| EXERCISE MATERIALS |
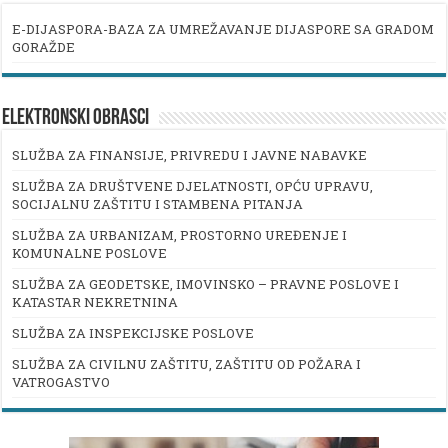
E-DIJASPORA-BAZA ZA UMREŽAVANJE DIJASPORE SA GRADOM
GORAŽDE
ELEKTRONSKI OBRASCI
SLUŽBA ZA FINANSIJE, PRIVREDU I JAVNE NABAVKE
SLUŽBA ZA DRUŠTVENE DJELATNOSTI, OPĆU UPRAVU,
SOCIJALNU ZAŠTITU I STAMBENA PITANJA
SLUŽBA ZA URBANIZAM, PROSTORNO UREĐENJE I
KOMUNALNE POSLOVE
SLUŽBA ZA GEODETSKE, IMOVINSKO – PRAVNE POSLOVE I
KATASTAR NEKRETNINA
SLUŽBA ZA INSPEKCIJSKE POSLOVE
SLUŽBA ZA CIVILNU ZAŠTITU, ZAŠTITU OD POŽARA I
VATROGASTVO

| INSTRUCTIONS TO FOLLOW |
Produce exactly the lines from the one containing "SLUŽBA ZA INSPEKCIJSKE POSLOVE" through the final line of the records above, both included, and no others.

| EXPECTED ANSWER |
SLUŽBA ZA INSPEKCIJSKE POSLOVE
SLUŽBA ZA CIVILNU ZAŠTITU, ZAŠTITU OD POŽARA I
VATROGASTVO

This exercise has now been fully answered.